Layer 3: answer generation and attribution
The third layer is the hardest one to spot because everything can look fine until the answer actually appears. Your page may be crawlable. The model may understand it. Yet your brand still may not be named, linked, or credited in the final response.
That is the layer Forrester is really pushing teams to diagnose. In his AI Visibility Journal, he argues that AI search often gives silence unless teams can measure appearance in answers. He also said on Bluesky that each layer has different failure modes, different fixes, and different organizational owners. That is the operational reality most marketing teams are missing.

This layer is where answer systems decide whether to cite you, paraphrase you, or skip you. If you are already appearing in some source list but not in the visible answer, the problem is not more publishing. It is attribution, trust, competitive selection, or how clearly your brand maps to the query. The right fix may be a better source profile, more authoritative corroboration, or cleaner language that gives the model a reason to name you.

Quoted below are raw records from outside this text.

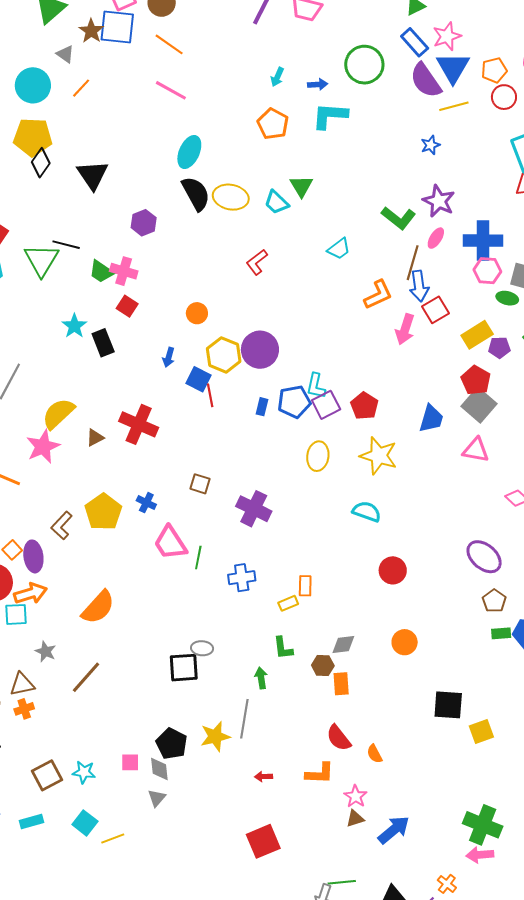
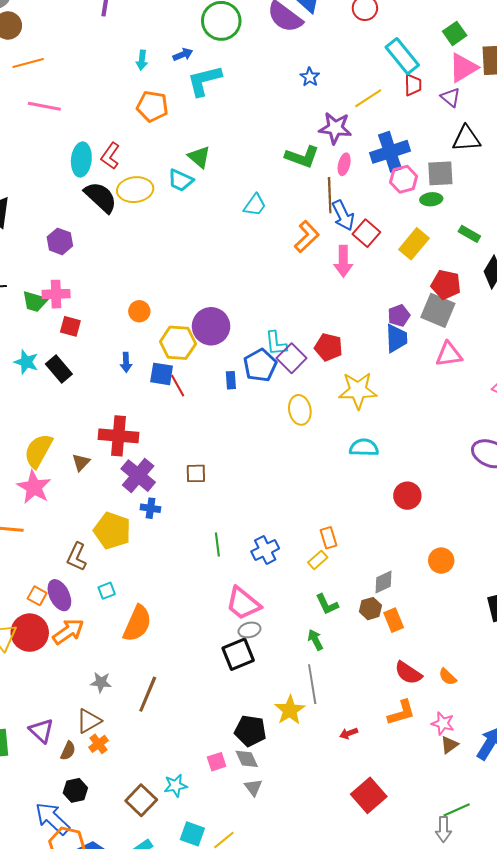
orange line: (169, 44) -> (28, 63), turned -32
yellow line: (454, 106) -> (368, 98), moved
red L-shape: (257, 262) -> (110, 156), moved
purple pentagon: (499, 347) -> (399, 316), moved
red pentagon: (476, 380) -> (446, 285), moved
purple cross: (254, 509) -> (138, 476), moved, turned 32
pink trapezoid: (170, 543) -> (243, 603), moved
cyan square: (16, 614) -> (107, 591), moved, size x0.7

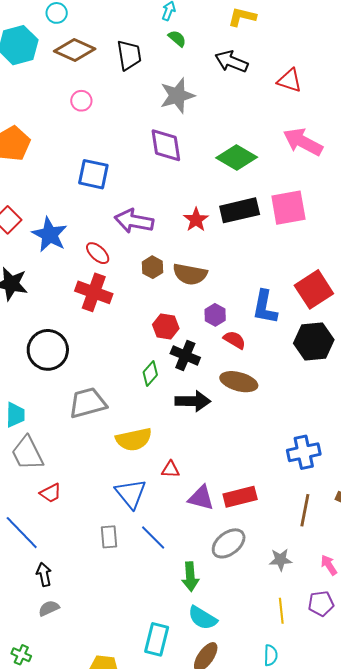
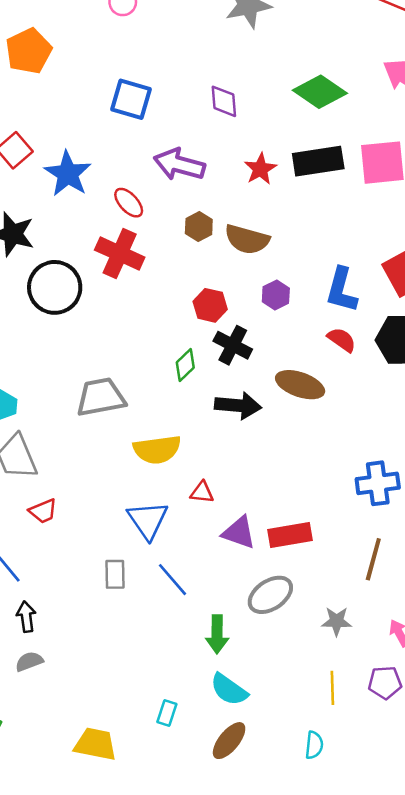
purple diamond: (166, 145) -> (224, 101), moved, size x0.7
red semicircle: (235, 340) -> (342, 340), moved
black circle: (48, 350) -> (55, 287), moved
cyan rectangle: (157, 639) -> (167, 713), size x0.6

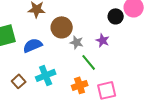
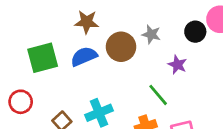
gray star: (77, 42) -> (151, 34), moved
blue semicircle: (33, 45) -> (84, 56), moved

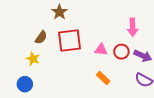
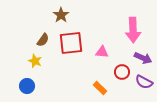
pink arrow: (133, 27) -> (133, 30), size x1.4
red circle: (121, 52) -> (122, 72), moved
orange rectangle: (103, 78) -> (100, 88), moved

How to tell which layer is broken
Use a simple diagnostic flow:
- If the page is not being reached, indexed, or surfaced as a source at all, you have a crawling or access problem.
- If the content is reachable but the system keeps misunderstanding the brand, product, or claim, you have a retrieval or understanding problem.
- If the content is clearly in play but the brand still does not get cited or named in answers, you have an answer-generation or attribution problem.
That distinction matters because each layer belongs to a different kind of work. Engineering may own access. Content and information architecture may own understanding. Brand, communications, and SEO may own attribution signals. If you collapse all three into “we need more content,” you guarantee wasted effort.

Why this is happening now
The timing is not accidental. Google’s move from Search Generative Experience experiments in 2023 to AI Overviews in 2024 shows how quickly answer-first search moved from test mode to the main interface. What changed was not just the model, but the reporting culture around it. Conventional SEO dashboards were built for blue links, while the new interface can hide the brand even when traffic patterns look stable.
Adobe’s 2026 AI traffic report makes the business case impossible to ignore. The company said AI-driven traffic to U.S. retail sites rose 393% year over year in Q1 2026, and TechCrunch reported that the analysis was based on more than 1 trillion visits to U.S. retail sites plus a survey of more than 5,000 U.S. respondents. Adobe also said AI-referred retail traffic converted better than non-AI traffic. That is not a vanity metric. That is revenue.
Forrester’s bigger point
Forrester is not arguing against content. He is arguing against using content as a universal solvent. He knows the search stack well, having helped launch Bing Webmaster Tools and Schema.org, and that background shows in how he frames the problem. The old SEO habit was to publish harder whenever visibility sagged. The new habit has to be diagnostic: identify the layer, verify the evidence, and fix the specific failure point.
That is the real shift in AI visibility. It is no longer a single checklist item, and it is no longer enough to ask whether you ranked. The sharper question is whether your brand can be found, understood, and actually named when an answer engine decides what to show.